Lenders asked International Business Machines Corp. if it were possible to use the technology to also watch retail-banking salespeople, loan officers and other workers, according to Marc Andrews, a manager on the company’s Watson financial services team. Several of the biggest U.S. banks, as well as some regional banks, are testing the software, Andrews said. He declined to name them.
IBM trained Watson to collect information that could’ve helped detect problems at Wells Fargo, which said last week that employees opened as many as 3.5 million bogus checking and credit-card accounts for unsuspecting customers, even more than its original estimate when the scandal broke last year. Watson looks for suspicious logon patterns, unusual levels of unused products or accounts with mismatched contact information or email notifications that have been switched off, Andrews said. The artificial intelligence program, which understands human language, sifts through employee emails for trends such as managers pressuring workers to make sales, he said.
“Banks hadn’t been investing as much into this area until there was a big incident last year,” Andrews said, referring to the Wells Fargo scandal. “Right now, they know right away if an ATM is broken. But if there are trends emerging like a lot of people complaining about an account being opened that they weren’t aware of, how quickly does that surface up to the executives?”
The hit to Wells Fargo’s reputation triggered the interest in increased surveillance. Regulators slapped the San Francisco-based bank with $185 million in fines of over its sales practices. After a contentious congressional hearing, the bank’s chief executive officer departed and management was overhauled.
The increasingly powerful tools come with greater responsibility for the companies that use it, according to James Dempsey, executive director of the Berkeley Center for Law & Technology.
Speaking in general of AI, he said it can “clearly be used to enhance regulatory compliance and serve social goals like not ripping off your customers, or it can be used to actually drive troublesome conduct. It’s a question of how it’s used, and what is the ethos of the corporation?”
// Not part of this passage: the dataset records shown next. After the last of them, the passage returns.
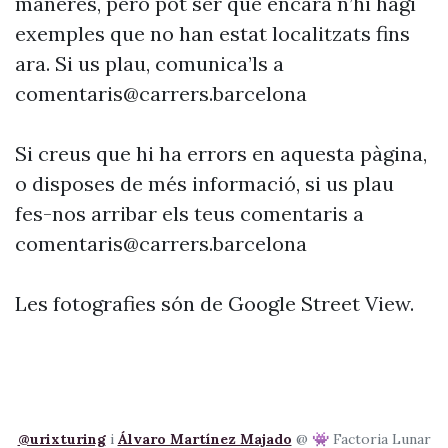
maneres, però pot ser que encara n’hi hagi
exemples que no han estat localitzats fins
ara. Si us plau, comunica’ls a
comentaris@carrers.barcelona
Si creus que hi ha errors en aquesta pàgina,
o disposes de més informació, si us plau
fes-nos arribar els teus comentaris a
comentaris@carrers.barcelona
Les fotografies són de Google Street View.
@urixturing
i
Álvaro Martínez Majado
@ 👾 Factoria Lunar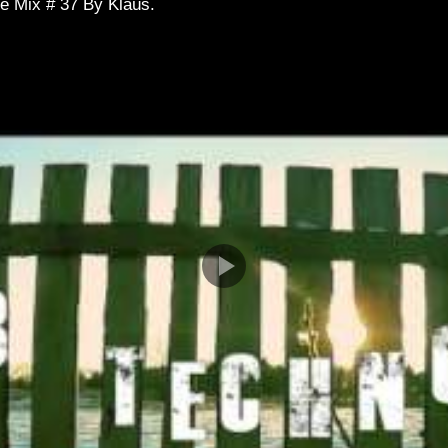
e Mix # 37 By Klaüs.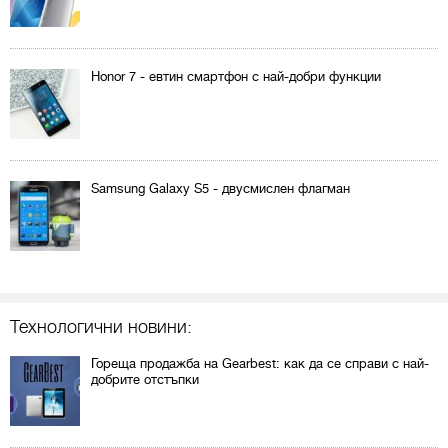
Honor 7 - евтин смартфон с най-добри функции
Samsung Galaxy S5 - двусмислен флагман
Технологични новини:
Гореща продажба на Gearbest: как да се справи с най-
добрите отстъпки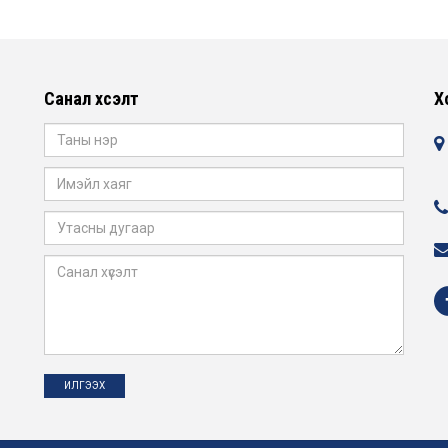
Санал хүсэлт
Х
Banks’ compliance departments mostly use programs that detect banned words or phrases or predetermined trading patterns, Andrews said. That creates a flood of false positives to sift through. Watson, featured in IBM TV commercials and best known for beating a human champion at Jeopardy!, aims to narrow the search.
In June, IBM rolled out its trader-surveillance product, which scans correspondence, transaction and performance records to help uncover insider trading, collusion, price fixing, and pump-and-dump schemes. Watson, employing a form of AI known as natural language processing, can infer the tone of emails, chats and even telephone conversations, Andrews said.
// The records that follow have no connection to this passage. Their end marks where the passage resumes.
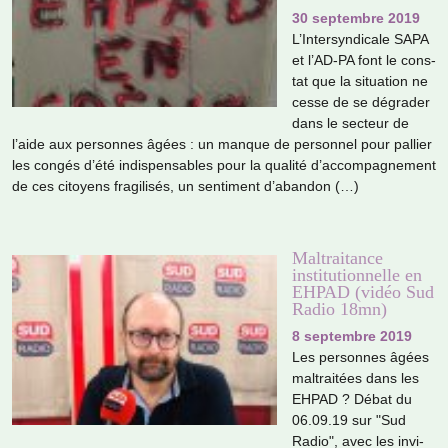
30 septembre 2019
L’Intersyndicale SAPA
et l’AD-PA font le cons­
tat que la situa­tion ne
cesse de se dégra­der
dans le sec­teur de
l’aide aux per­son­nes âgées : un manque de per­son­nel pour pal­lier
les congés d’été indis­pen­sa­bles pour la qua­lité d’accom­pa­gne­ment
de ces citoyens fra­gi­li­sés, un sen­ti­ment d’aban­don (…)
Maltraitance
institutionnelle en
EHPAD (vidéo Sud
Radio 18mn)
8 septembre 2019
Les per­son­nes âgées
mal­trai­tées dans les
EHPAD ? Débat du
06.09.19 sur "Sud
Radio", avec les invi­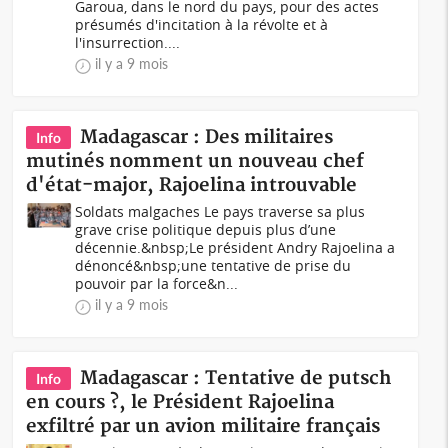
Garoua, dans le nord du pays, pour des actes
présumés d'incitation à la révolte et à
l'insurrection....
il y a 9 mois
Madagascar : Des militaires
Info
mutinés nomment un nouveau chef
d'état-major, Rajoelina introuvable
Soldats malgaches Le pays traverse sa plus
grave crise politique depuis plus d’une
décennie.&nbsp;Le président Andry Rajoelina a
dénoncé&nbsp;une tentative de prise du
pouvoir par la force&n...
il y a 9 mois
Madagascar : Tentative de putsch
Info
en cours ?, le Président Rajoelina
exfiltré par un avion militaire français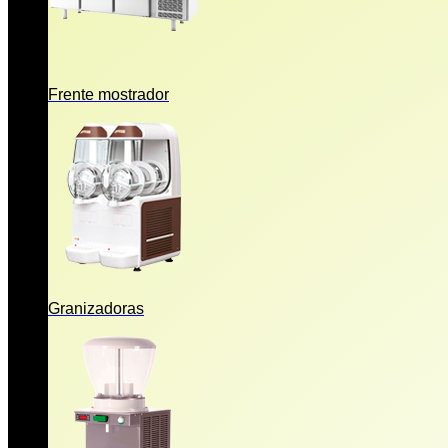
Frente mostrador
Granizadoras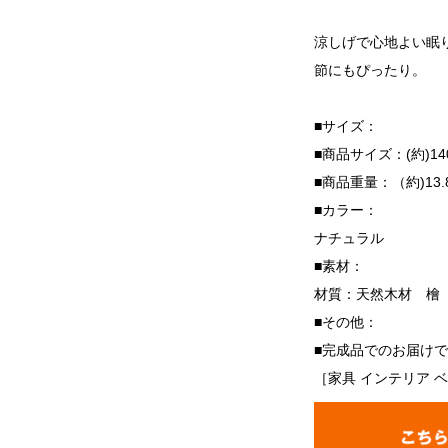
涼しげで心地よい眠
節にもぴったり。
■サイズ：
■商品サイズ：(約)140x
■商品重量：（約)13.8
■カラー：
ナチュラル
■素材：
材質：天然木材 檜
■その他：
■完成品でのお届け
［家具 インテリア 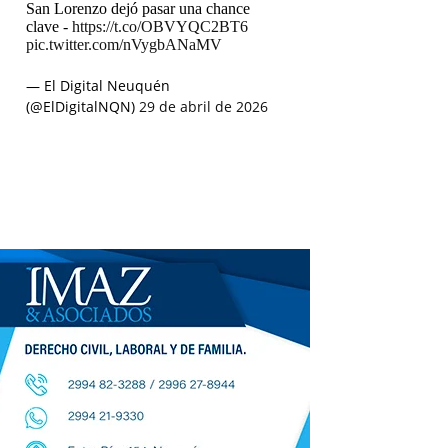
San Lorenzo dejó pasar una chance
clave -
https://t.co/OBVYQC2BT6
pic.twitter.com/nVygbANaMV
— El Digital Neuquén
(@ElDigitalNQN)
29 de abril de 2026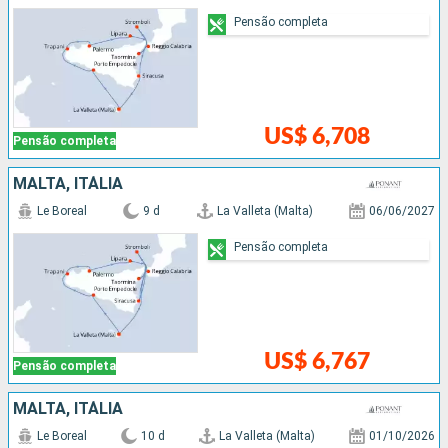
Pensão completa
US$ 6,708
Pensão completa
MALTA, ITÁLIA
Le Boreal
9 d
La Valleta (Malta)
06/06/2027
Pensão completa
US$ 6,767
Pensão completa
MALTA, ITÁLIA
Le Boreal
10 d
La Valleta (Malta)
01/10/2026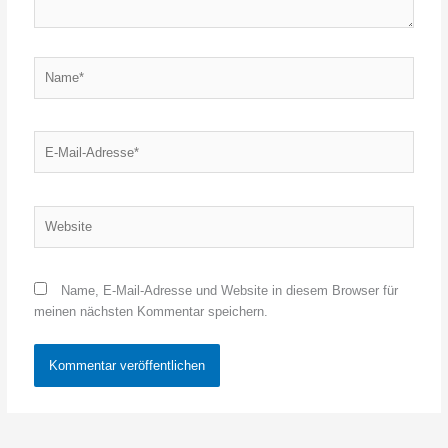
Name*
E-
Mail-
Adresse*
Website
Name, E-Mail-Adresse und Website in diesem Browser für
meinen nächsten Kommentar speichern.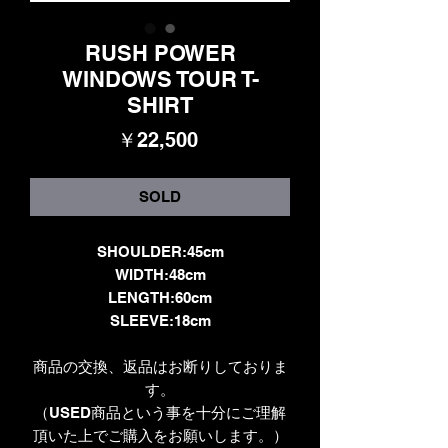
RUSH POWER
WINDOWS TOUR T-
SHIRT
価
￥22,500
格
SOLD
SHOULDER:45cm
WIDTH:48cm
LENGTH:60cm
SLEEVE:18cm
商品の交換、返品はお断りしておりま
す。
（USED商品という事を十分にご理解
頂いた上でご購入をお願いします。）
The system combines that with a staffer’s established trading patterns and performance records -- was an employee unhappy with their latest bonus or disgruntled at being denied a promotion? -- to generate more accurate alerts, according to Andrews.
“We can see if there are various levels of anger, anticipation, disgust, fear, joy, sadness, or if they being overly aggressive,” Andrews said. “We identify those patterns and build a baseline for the employee, and we see when there’s variances in their communications, and that allows us to generate alerts that aren’t just keyword-based.”
Some correlations aren’t obvious. In the U.S., a trader’s use of profanity drops shortly before an episode of misconduct, Andrews said, as “maybe they’re trying to be a little more careful.” But in the U.K., traders tend to curse more before committing misdeeds.
Last year, IBM bought Promontory Financial Group, a consulting firm founded by former U.S. Comptroller of the Currency Eugene Ludwig, to help train Watson on financial regulation. Apart from the surveillance tools, the company is selling applications that help banks interpret new rules, identify suspicious or prohibited banking transactions, and vet customers.
IBM doesn’t break out Watson’s specific contribution to revenue, and at least one analyst has expressed skepticism that the AI program will meaningfully boost sales.
While it remains to be seen whether banks will lean on Watson, a competitor or their own internal efforts, it’s likely that they’ll use some form of AI.
“Banks have a huge challenge,” Ludwig said. “There’s so much data here, and getting on top of that in a sophisticated way is a great thing for them.”